Krzysztof Nykiel z synem Maciejem chcą wdrażać nowe elementy rolnictwa zrównoważonego. Chcą tym zarazić innych rolników, pokazać, że jest to potrzebne, ekonomiczne i pomoże sprostać nowym unijnym wymaganiom Zielonego Ładu. W gospodarstwie najważniejszą uprawianą od kilkudziesięciu lat rośliną są buraki cukrowe. Ważną rolę w przychodach pełni kukurydza uprawiana od 15 lat, której ziarno dosuszane jest we własnych magazynach i tam czeka na dobrą cenę. Trzecią uprawą jest pszenica.

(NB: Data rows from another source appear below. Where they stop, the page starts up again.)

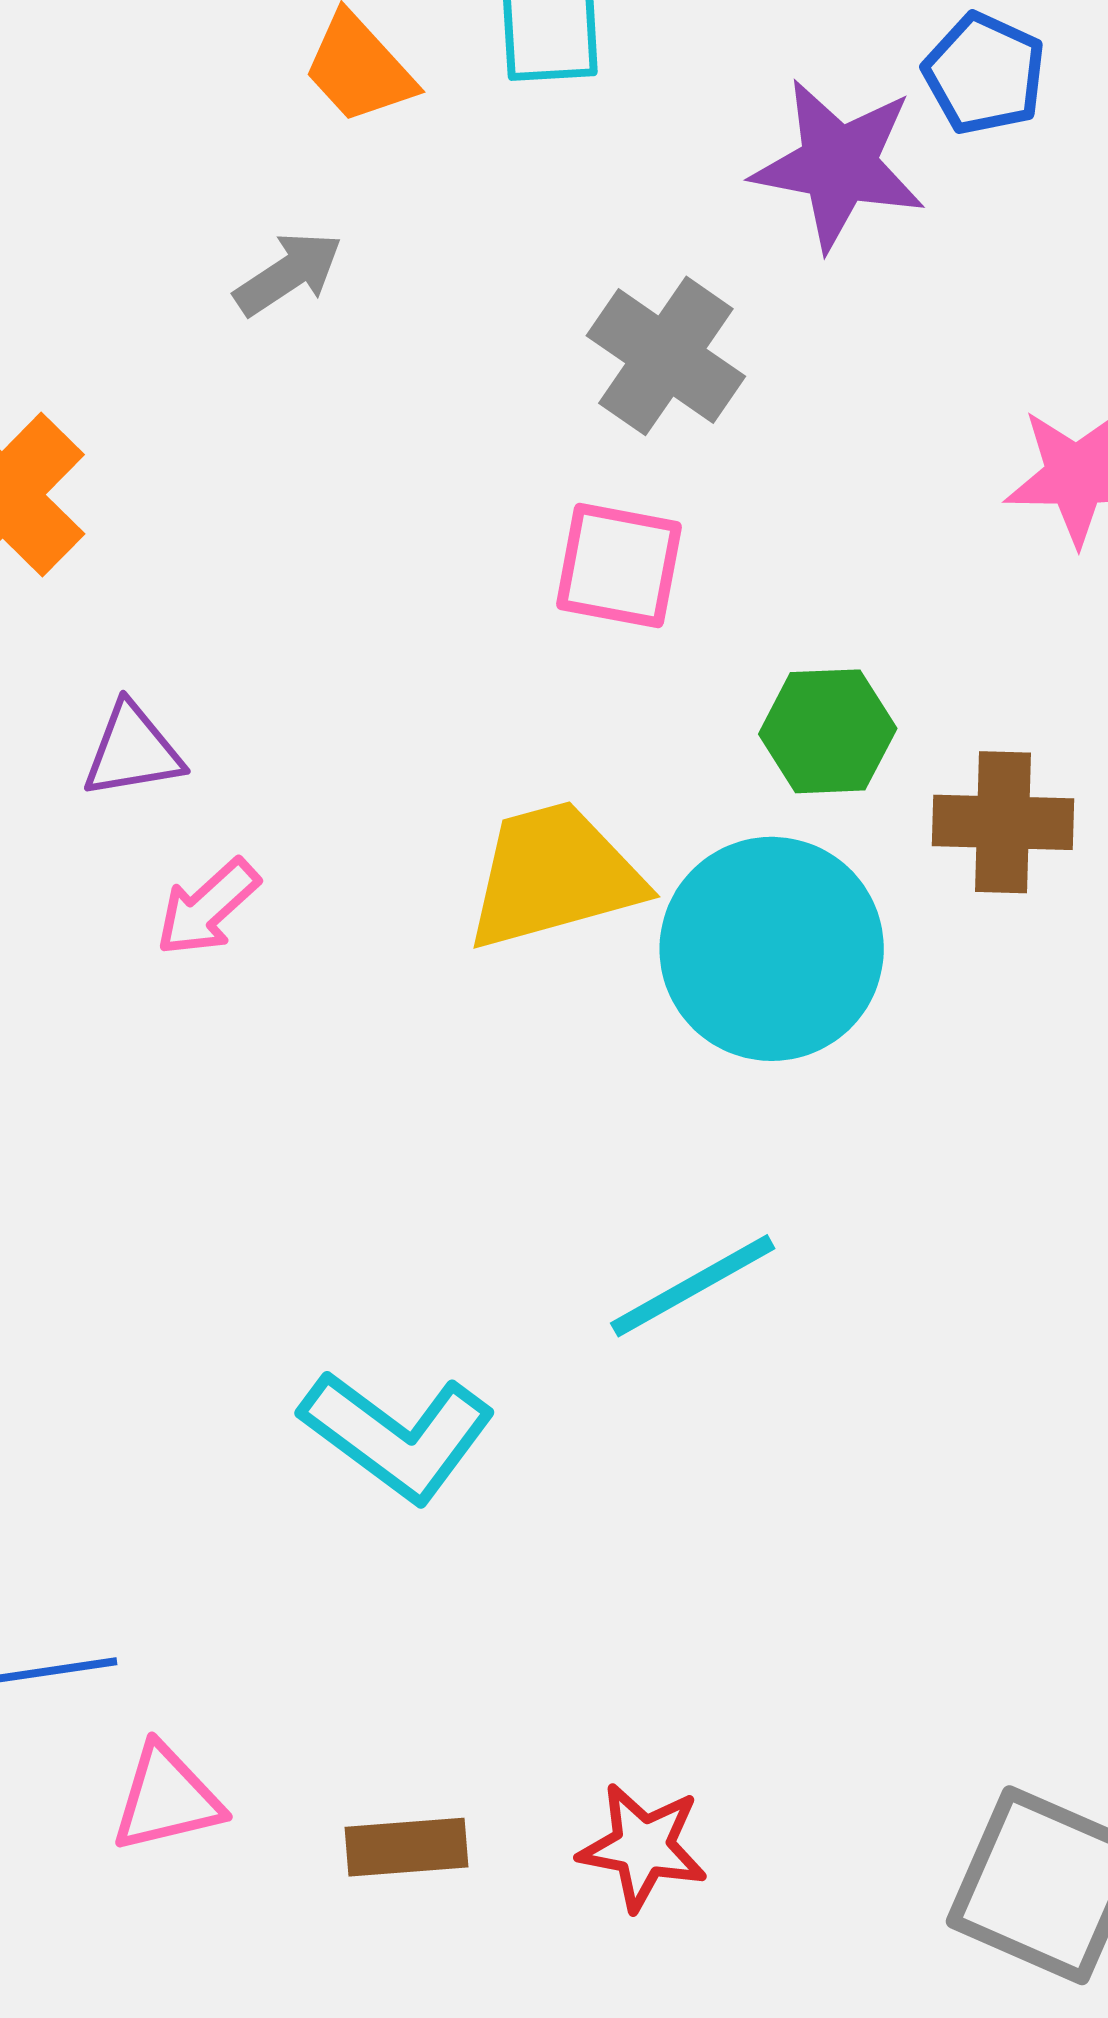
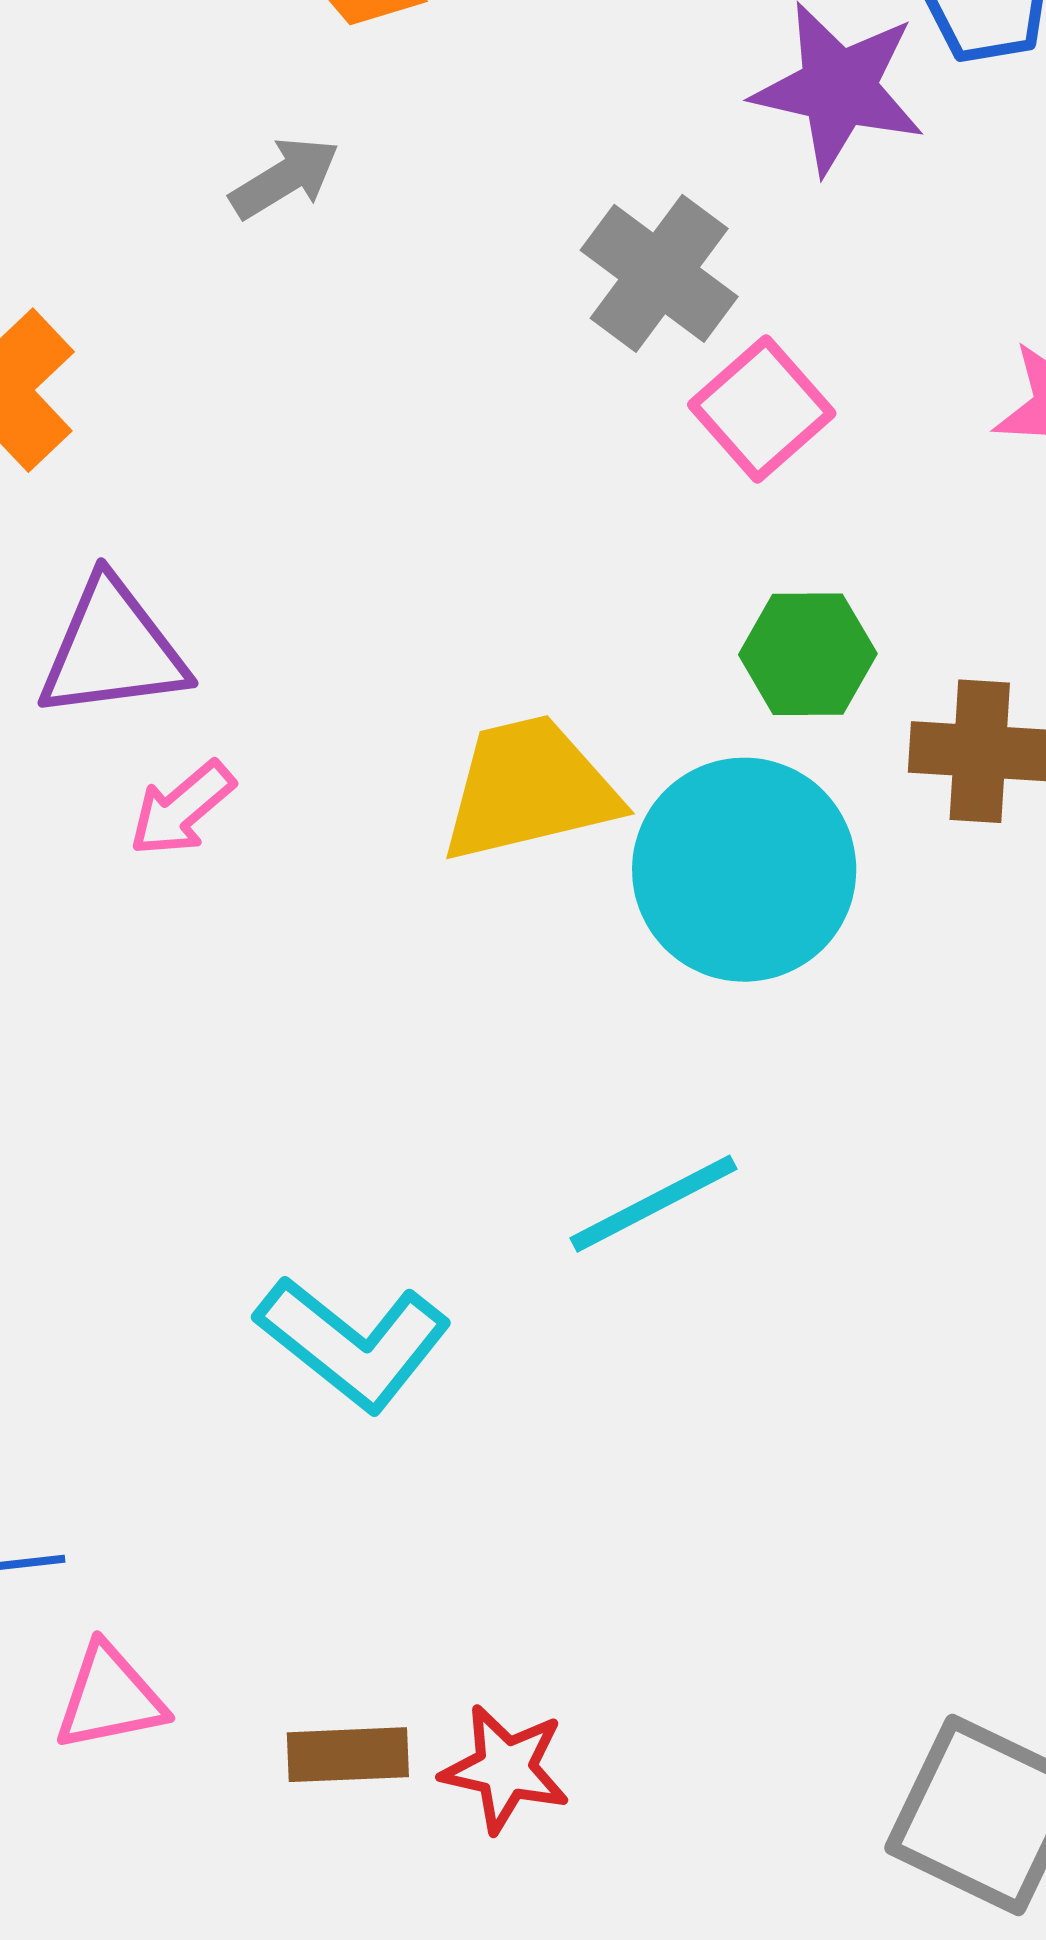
pink square: (619, 566) -> (762, 409), moved, turned 36
purple triangle: (133, 751) -> (112, 649), size x1.5
red star: (643, 1847) -> (505, 1769), moved

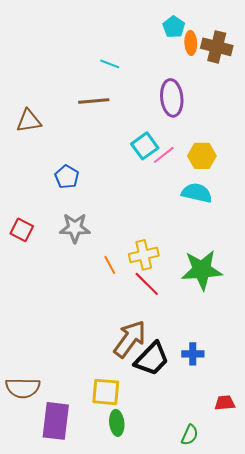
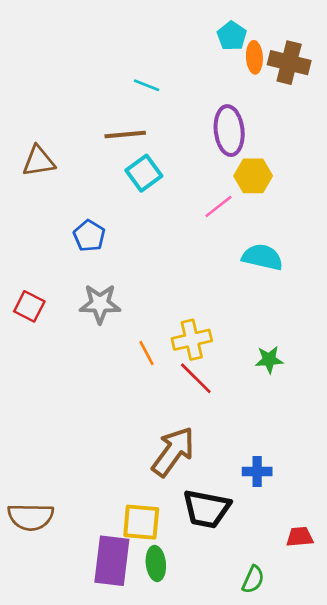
cyan square: (145, 146) -> (144, 173), moved
yellow hexagon: (202, 156) -> (253, 176), moved
green star: (202, 270) -> (269, 360), size x0.5
black trapezoid: (152, 359) -> (206, 509), moved, turned 57
purple rectangle: (56, 421) -> (112, 561), moved

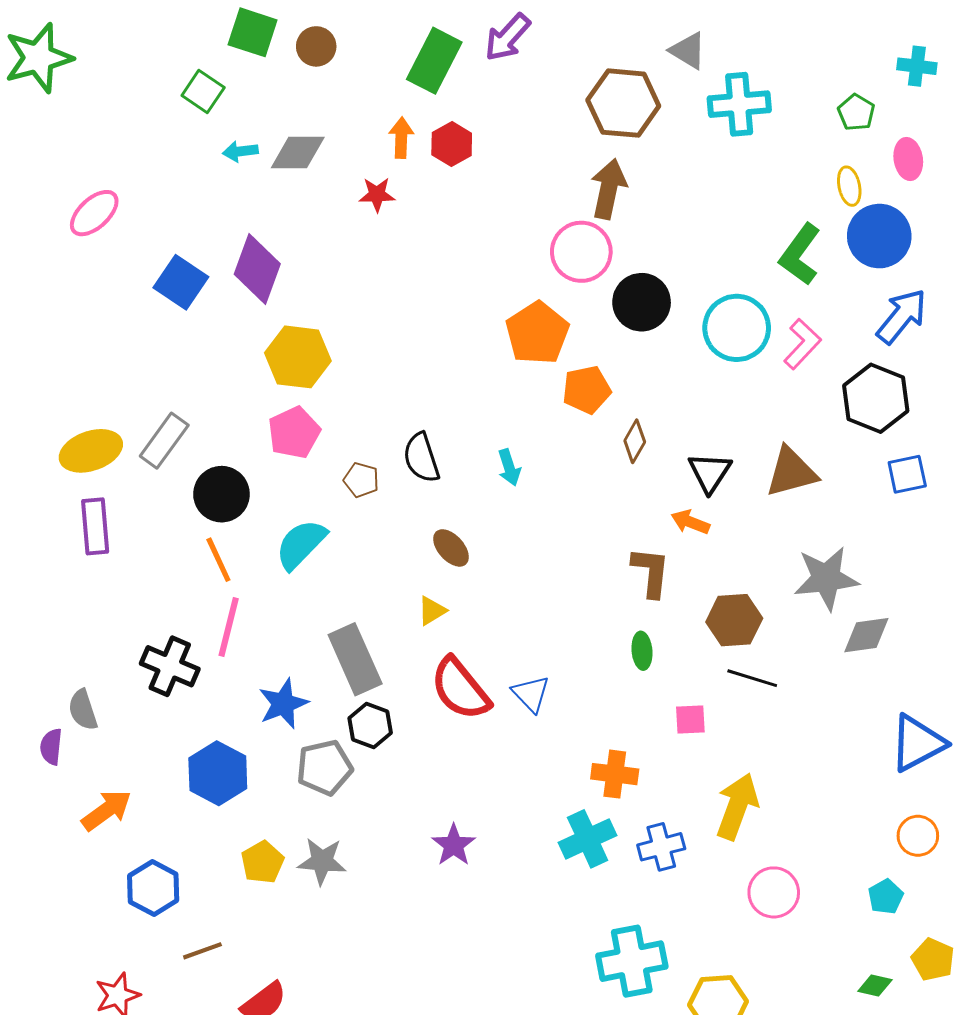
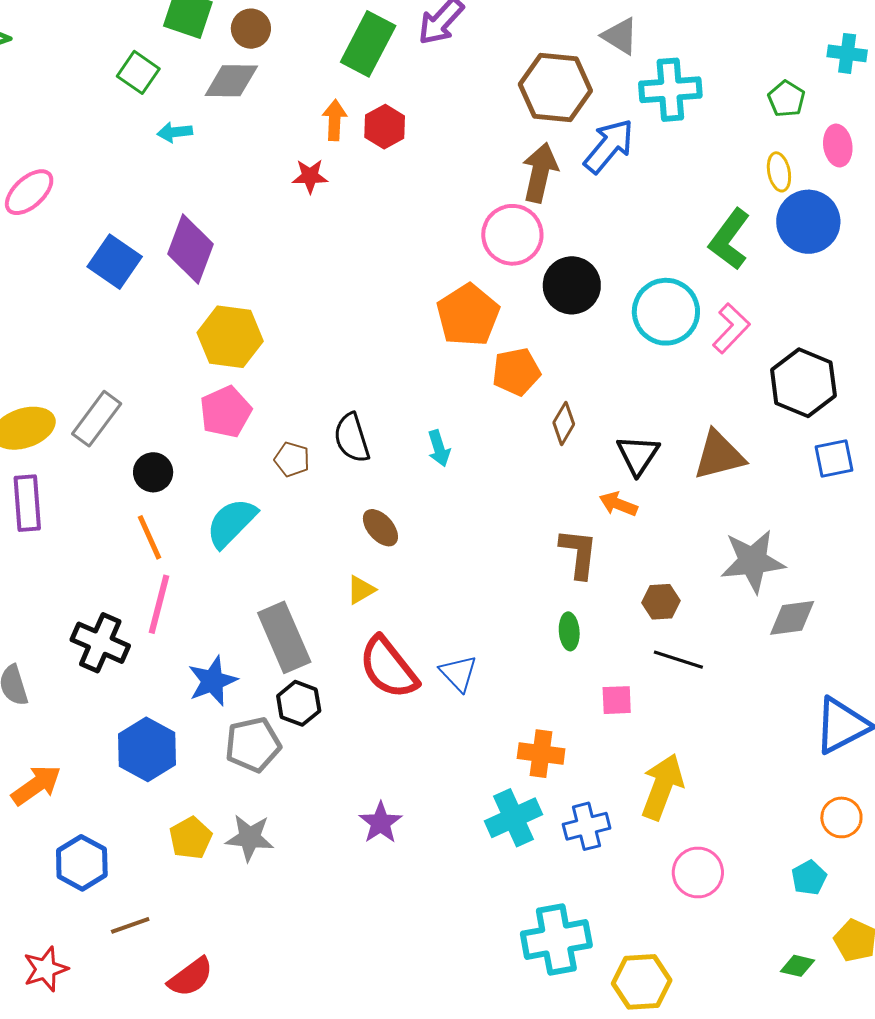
gray diamond: (298, 152) -> (231, 81), moved
blue arrow: (902, 316) -> (609, 146), moved
black circle: (221, 494) -> (153, 472), size x0.7
brown hexagon: (734, 620) -> (661, 602), size x0.7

Dwa zabiegi z „pogodynką”, zamiast czterech
Z całą pewnością odwiedzimy gospodarzy,
aby przekazać naszym
Czytelnikom więcej szczegółów
technologii uprawy tych roślin,
zwłaszcza rozwiązań dotyczących
zwiększania zwartości próchnicy
glebowej, ochrony wód i dbałości
o bioróżnorodność. Będzie to przydatna
wiedza, bo w tym gospodarstwie
gleby są słabe, mozaikowate
i trzeba dbać o nie na każdym etapie.
W gospodarstwie planowane jest m.in. wdrożenie tzw. systemu równoległej jazdy, co zdaniem Krzysztofa Nykiela da precyzję i wymierne oszczędności na paliwie. Natomiast oszczędności na ochronie roślin już są. W uprawie buraków cukrowych to m.in. zasługa wyboru do uprawy odmian wysoko plonujących, ale też odpornych lub tolerancyjnych na patogeny. Doskonałe efekty w ochronie i oszczędności daje działająca w gospodarstwie stacja pogodowa (jej informacje są miarodajne dla obszaru o promieniu ok. 15 km) z zainstalowanymi modelami chorobowymi buraka, kukurydzy i pszenicy. Własna „pogodynka” i modele chorobowe precyzyjnie wskazujące zagrożenia i optymalny moment na zabieg ochronny. Co to daje w praktyce? Daje skuteczną ochronę i znaczną redukcję potrzebnych środków ochrony roślin. Np. w uprawianych w gospodarstwie burakach cukrowych w tym roku rolnik zgodnie z zaleceniem stacji i modelu chorobowego chwościka buraka wykonał dwa zabiegi zwalczania choroby. Była to strategia bardzo skuteczna i wystarczająca.
– Sąsiedzi, którzy też uprawiają w okolicy buraki cukrowe i nie korzystają z pomocy stacji pogodowej i modeli chorobowych, musieli wykonać na chwościka co najmniej trzy, a niektórzy nawet cztery zabiegi fungicydowe – mówi Krzysztof Nykiel.